_Task_
Tally the lines below that contain "this" and reply with only the tally.

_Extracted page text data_

..........

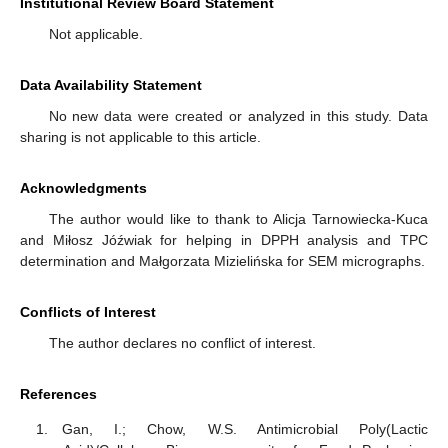
Institutional Review Board Statement
Not applicable.
Data Availability Statement
No new data were created or analyzed in this study. Data
sharing is not applicable to this article.
Acknowledgments
The author would like to thank to Alicja Tarnowiecka-Kuca
and Miłosz Jóźwiak for helping in DPPH analysis and TPC
determination and Małgorzata Mizielińska for SEM micrographs.
Conflicts of Interest
The author declares no conflict of interest.
References
Gan, I.; Chow, W.S. Antimicrobial Poly(Lactic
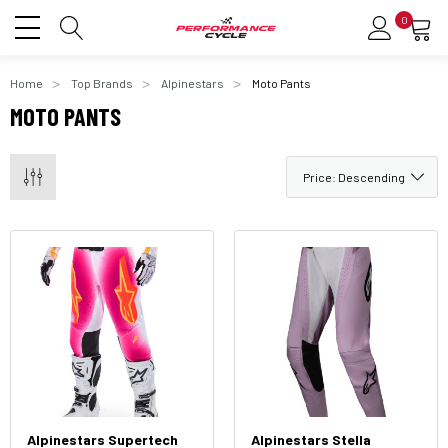
0
Home
Top Brands
Alpinestars
Moto Pants
MOTO PANTS
Alpinestars Supertech
Alpinestars Stella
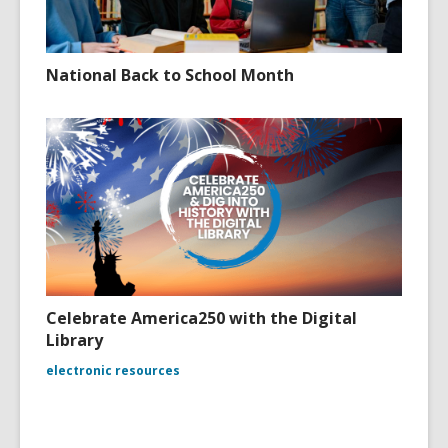
National Back to School Month
Celebrate America250 with the Digital
Library
electronic resources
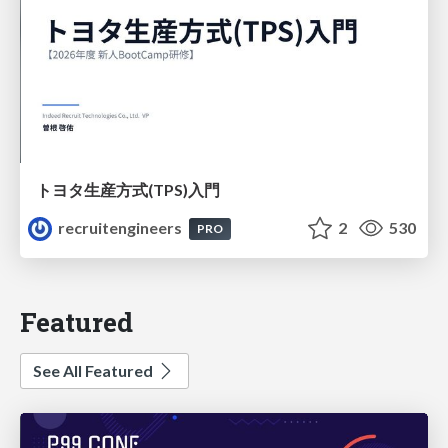
トヨタ⽣産⽅式(TPS)⼊⾨
recruitengineers
2
530
PRO
Featured
See All Featured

..........

_Solution below_
2